Великая смута | страница 54



Я отчетливо представил сцену.

– До кулаков, значит, не дошло?

– Кто знает. Он же меня зондировал.

– Приблизительно, когда это было?

– Дай бог памяти. Конец лета восемьдесят второго года, вскоре после ухода Брежнева. Жизнь была вполне нормальная, порядки казались незыблемыми. У большинства головы были заняты вопросами чисто бытовыми. Натуры одаренные, яркие, понятно, помышляли о высоком. И вот представьте: солидный товарищ, ученый всесоюзного полета заводит речь то ли о надвигающейся революции, то ли об угрозе вражеской оккупации. Не исключено, у Александра Александровича было предчувствие катастрофы.

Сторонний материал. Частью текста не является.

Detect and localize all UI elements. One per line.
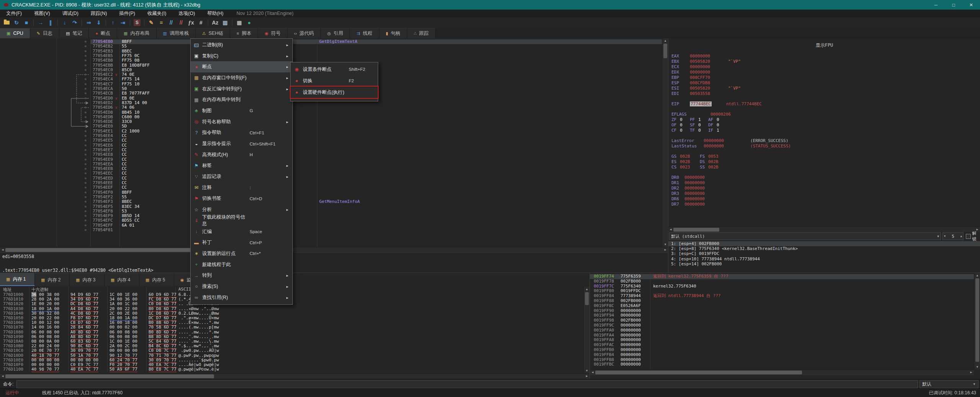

– Или же имел достоверную информацию.

Над нашими головами пулями пролетели две птахи. На полной скорости спланировали на тонкую ветку, она даже не шелохнулась.

– Крохотули пеночки. Сами чуть поболе калибри, а голоса... Кажется, твоя душа поет.

– Признайся уж, пишешь стишки?

– Позывы были. В техникуме на соревновании кавээнщиков куплетики выдавал. Но муза вентиль вскоре перекрыла.

Молча наблюдали мы движение воды в реке. При полном штиле Днестр бурунился. Не иначе как Дубоссарское водохранилище освободилось от сверхнормативных запасов.

– В тот раз тоже было начало сентября. «Изабелла» жутко уродила. Ягоды – величиной с грецкий орех. А сок – такой густоты да сладкий – натуральный сироп.

Определенно душа Емельянова скроена была на крестьянский лад. Мог бы стать и механизатором широкого профиля, и толковым агрономом, даже директором совхоза садоводческого профиля. Но чувствовались и задатки селекционера. Возможно, осуществил бы мечту человечества: вывел голубую розу или создал фантастических злак – ветвистую пшеницу. Судьба подкорректировала алгоритм. В итоге технарь стал политиком. К нему люди тянутся, с ним не прочь сотрудничать верхи и низы. Даже седовласый жрец богини Клио доверил профессиональный секрет, впустил молодого человека в сердце.

– Лазарев, конечно, сильно рисковал, – делился впечатлениями Емельянов о приватном разговоре. – Хотя, по правде говоря, был я для академика навроде подопытного кролика. Может, примерял на мне покрой будущих потрясений, которые потом могли обрушиться на головы советских людей.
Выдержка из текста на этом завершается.